If you want your baby to love broccoli, you better love it, too, because that tiny human is watching you to learn which foods are good and bad. That’s one of the takeaways in a new paper by a UC Santa Barbara researcher who investigated the way infants reason in socially smart ways about food.
“A main finding from this research is that babies learning about food is fundamentally social. When they see someone eat a food, they can use the person’s reaction to the food to learn about the food itself, such as whether it is edible, and also to learn about the people who are eating the food,” said Zoe Liberman, an assistant professor in UC Santa Barbara’s Department of Psychological and Brain Sciences. Past studies, she noted, suggested that babies weren’t especially smart thinkers when it came to food. As any parent will tell you, they’ll put just about anything in their mouths, even if it’s poisonous.
But infants’ thinking about food, Liberman said, is much more sophisticated than we’ve given them credit for.
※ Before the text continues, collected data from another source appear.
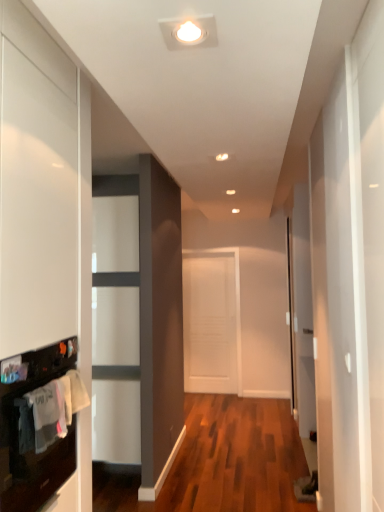 Question: Is black glossy oven at lower left closer to the viewer compared to white matte door at center?

Choices:
 (A) yes
 (B) no

Answer: (A)

Question: Can you confirm if black glossy oven at lower left is taller than white matte door at center?

Choices:
 (A) yes
 (B) no

Answer: (B)

Question: Considering the relative sizes of black glossy oven at lower left and white matte door at center in the image provided, is black glossy oven at lower left thinner than white matte door at center?

Choices:
 (A) yes
 (B) no

Answer: (B)

Question: Are black glossy oven at lower left and white matte door at center located far from each other?

Choices:
 (A) no
 (B) yes

Answer: (B)

Question: Is black glossy oven at lower left turned away from white matte door at center?

Choices:
 (A) yes
 (B) no

Answer: (B)

Question: Is white matte door at center in front of or behind black glossy oven at lower left in the image?

Choices:
 (A) behind
 (B) front

Answer: (A)

Question: Is white matte door at center wider or thinner than black glossy oven at lower left?

Choices:
 (A) thin
 (B) wide

Answer: (A)

Question: Considering the positions of point (195, 303) and point (3, 395), is point (195, 303) closer or farther from the camera than point (3, 395)?

Choices:
 (A) closer
 (B) farther

Answer: (B)

Question: Is white matte door at center bigger or smaller than black glossy oven at lower left?

Choices:
 (A) big
 (B) small

Answer: (B)

Question: From the image's perspective, is black glossy oven at lower left above or below white matte door at center?

Choices:
 (A) below
 (B) above

Answer: (B)

Question: From their relative heights in the image, would you say black glossy oven at lower left is taller or shorter than white matte door at center?

Choices:
 (A) short
 (B) tall

Answer: (A)

Question: From a real-world perspective, is black glossy oven at lower left physically located above or below white matte door at center?

Choices:
 (A) below
 (B) above

Answer: (B)

Question: Do you think black glossy oven at lower left is within white matte door at center, or outside of it?

Choices:
 (A) inside
 (B) outside

Answer: (B)

Question: Is white cotton laundry at left wider or thinner than black glossy oven at lower left?

Choices:
 (A) wide
 (B) thin

Answer: (B)

Question: From the image's perspective, is white cotton laundry at left located above or below black glossy oven at lower left?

In addition to learning about whether foods are generally good vs. bad, which is a skill humans share with other animals (including chimpanzees and rats), babies’ expectations about food preferences, she explained, are fundamentally social. Babies understand that what someone eats can provide information about that person’s social group. “Babies don’t just learn that a food is good, they learn that a specific kind of person likes that food. For example, we found that if infants see an English-speaker like a food, they expect other English-speakers to agree, but don’t necessarily think somebody who speaks a different language, like Spanish, will agree.”